• **Your objective**
Set every record down again, identical to the original.

• **Collected data**
※ ※ ※
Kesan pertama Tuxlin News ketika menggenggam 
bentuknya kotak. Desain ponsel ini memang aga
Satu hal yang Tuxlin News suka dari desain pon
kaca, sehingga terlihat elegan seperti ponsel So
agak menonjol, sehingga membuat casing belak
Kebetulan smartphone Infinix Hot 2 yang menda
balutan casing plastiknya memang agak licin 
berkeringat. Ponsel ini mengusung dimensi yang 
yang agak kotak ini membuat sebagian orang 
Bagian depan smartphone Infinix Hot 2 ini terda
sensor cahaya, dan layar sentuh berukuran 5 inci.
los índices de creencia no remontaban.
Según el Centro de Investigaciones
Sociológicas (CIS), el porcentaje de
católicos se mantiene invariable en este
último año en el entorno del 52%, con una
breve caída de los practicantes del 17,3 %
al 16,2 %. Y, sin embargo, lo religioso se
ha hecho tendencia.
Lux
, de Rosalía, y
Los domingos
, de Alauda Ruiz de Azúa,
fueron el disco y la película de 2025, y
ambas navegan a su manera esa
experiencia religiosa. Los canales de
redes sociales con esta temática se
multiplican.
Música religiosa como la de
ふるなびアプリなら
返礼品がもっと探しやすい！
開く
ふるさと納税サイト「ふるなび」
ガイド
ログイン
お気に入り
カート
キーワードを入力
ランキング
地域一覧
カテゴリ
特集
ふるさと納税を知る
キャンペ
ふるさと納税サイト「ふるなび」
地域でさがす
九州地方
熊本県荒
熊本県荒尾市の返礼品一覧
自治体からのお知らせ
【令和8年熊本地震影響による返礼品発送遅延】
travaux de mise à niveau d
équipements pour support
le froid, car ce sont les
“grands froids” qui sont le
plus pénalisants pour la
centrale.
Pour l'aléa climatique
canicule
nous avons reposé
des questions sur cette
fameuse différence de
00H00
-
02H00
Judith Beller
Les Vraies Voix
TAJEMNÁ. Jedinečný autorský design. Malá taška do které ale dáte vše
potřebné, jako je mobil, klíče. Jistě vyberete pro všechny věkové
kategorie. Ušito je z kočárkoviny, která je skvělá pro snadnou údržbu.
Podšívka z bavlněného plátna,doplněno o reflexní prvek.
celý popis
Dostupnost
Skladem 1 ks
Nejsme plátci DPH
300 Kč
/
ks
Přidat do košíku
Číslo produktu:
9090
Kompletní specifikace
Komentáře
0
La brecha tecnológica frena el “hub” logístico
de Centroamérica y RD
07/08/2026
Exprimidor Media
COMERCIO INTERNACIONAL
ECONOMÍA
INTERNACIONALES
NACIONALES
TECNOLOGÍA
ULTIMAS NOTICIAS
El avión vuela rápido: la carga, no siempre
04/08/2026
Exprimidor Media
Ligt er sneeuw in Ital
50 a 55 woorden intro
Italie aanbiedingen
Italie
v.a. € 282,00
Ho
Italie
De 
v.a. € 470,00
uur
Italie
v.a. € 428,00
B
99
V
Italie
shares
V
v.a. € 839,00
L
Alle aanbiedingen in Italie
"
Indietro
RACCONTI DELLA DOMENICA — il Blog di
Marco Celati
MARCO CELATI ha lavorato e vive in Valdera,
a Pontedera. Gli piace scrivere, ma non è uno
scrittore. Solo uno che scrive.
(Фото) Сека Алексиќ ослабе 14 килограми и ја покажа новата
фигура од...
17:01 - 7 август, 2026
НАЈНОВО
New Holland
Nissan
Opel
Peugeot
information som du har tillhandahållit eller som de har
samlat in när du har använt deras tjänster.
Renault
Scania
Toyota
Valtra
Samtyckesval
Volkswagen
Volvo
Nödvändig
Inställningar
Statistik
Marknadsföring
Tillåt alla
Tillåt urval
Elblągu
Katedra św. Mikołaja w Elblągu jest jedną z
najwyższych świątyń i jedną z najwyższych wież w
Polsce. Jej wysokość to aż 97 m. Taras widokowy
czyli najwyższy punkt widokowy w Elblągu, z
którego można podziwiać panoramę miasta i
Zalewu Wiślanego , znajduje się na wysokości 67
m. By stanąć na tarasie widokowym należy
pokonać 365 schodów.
※ ※ ※
• **Expected output**
Kesan pertama Tuxlin News ketika menggenggam 
bentuknya kotak. Desain ponsel ini memang aga
Satu hal yang Tuxlin News suka dari desain pon
kaca, sehingga terlihat elegan seperti ponsel So
agak menonjol, sehingga membuat casing belak
Kebetulan smartphone Infinix Hot 2 yang menda
balutan casing plastiknya memang agak licin 
berkeringat. Ponsel ini mengusung dimensi yang 
yang agak kotak ini membuat sebagian orang 
Bagian depan smartphone Infinix Hot 2 ini terda
sensor cahaya, dan layar sentuh berukuran 5 inci.
los índices de creencia no remontaban.
Según el Centro de Investigaciones
Sociológicas (CIS), el porcentaje de
católicos se mantiene invariable en este
último año en el entorno del 52%, con una
breve caída de los practicantes del 17,3 %
al 16,2 %. Y, sin embargo, lo religioso se
ha hecho tendencia.
Lux
, de Rosalía, y
Los domingos
, de Alauda Ruiz de Azúa,
fueron el disco y la película de 2025, y
ambas navegan a su manera esa
experiencia religiosa. Los canales de
redes sociales con esta temática se
multiplican.
Música religiosa como la de
ふるなびアプリなら
返礼品がもっと探しやすい！
開く
ふるさと納税サイト「ふるなび」
ガイド
ログイン
お気に入り
カート
キーワードを入力
ランキング
地域一覧
カテゴリ
特集
ふるさと納税を知る
キャンペ
ふるさと納税サイト「ふるなび」
地域でさがす
九州地方
熊本県荒
熊本県荒尾市の返礼品一覧
自治体からのお知らせ
【令和8年熊本地震影響による返礼品発送遅延】
travaux de mise à niveau d
équipements pour support
le froid, car ce sont les
“grands froids” qui sont le
plus pénalisants pour la
centrale.
Pour l'aléa climatique
canicule
nous avons reposé
des questions sur cette
fameuse différence de
00H00
-
02H00
Judith Beller
Les Vraies Voix
TAJEMNÁ. Jedinečný autorský design. Malá taška do které ale dáte vše
potřebné, jako je mobil, klíče. Jistě vyberete pro všechny věkové
kategorie. Ušito je z kočárkoviny, která je skvělá pro snadnou údržbu.
Podšívka z bavlněného plátna,doplněno o reflexní prvek.
celý popis
Dostupnost
Skladem 1 ks
Nejsme plátci DPH
300 Kč
/
ks
Přidat do košíku
Číslo produktu:
9090
Kompletní specifikace
Komentáře
0
La brecha tecnológica frena el “hub” logístico
de Centroamérica y RD
07/08/2026
Exprimidor Media
COMERCIO INTERNACIONAL
ECONOMÍA
INTERNACIONALES
NACIONALES
TECNOLOGÍA
ULTIMAS NOTICIAS
El avión vuela rápido: la carga, no siempre
04/08/2026
Exprimidor Media
Ligt er sneeuw in Ital
50 a 55 woorden intro
Italie aanbiedingen
Italie
v.a. € 282,00
Ho
Italie
De 
v.a. € 470,00
uur
Italie
v.a. € 428,00
B
99
V
Italie
shares
V
v.a. € 839,00
L
Alle aanbiedingen in Italie
"
Indietro
RACCONTI DELLA DOMENICA — il Blog di
Marco Celati
MARCO CELATI ha lavorato e vive in Valdera,
a Pontedera. Gli piace scrivere, ma non è uno
scrittore. Solo uno che scrive.
(Фото) Сека Алексиќ ослабе 14 килограми и ја покажа новата
фигура од...
17:01 - 7 август, 2026
НАЈНОВО
New Holland
Nissan
Opel
Peugeot
information som du har tillhandahållit eller som de har
samlat in när du har använt deras tjänster.
Renault
Scania
Toyota
Valtra
Samtyckesval
Volkswagen
Volvo
Nödvändig
Inställningar
Statistik
Marknadsföring
Tillåt alla
Tillåt urval
Elblągu
Katedra św. Mikołaja w Elblągu jest jedną z
najwyższych świątyń i jedną z najwyższych wież w
Polsce. Jej wysokość to aż 97 m. Taras widokowy
czyli najwyższy punkt widokowy w Elblągu, z
którego można podziwiać panoramę miasta i
Zalewu Wiślanego , znajduje się na wysokości 67
m. By stanąć na tarasie widokowym należy
pokonać 365 schodów.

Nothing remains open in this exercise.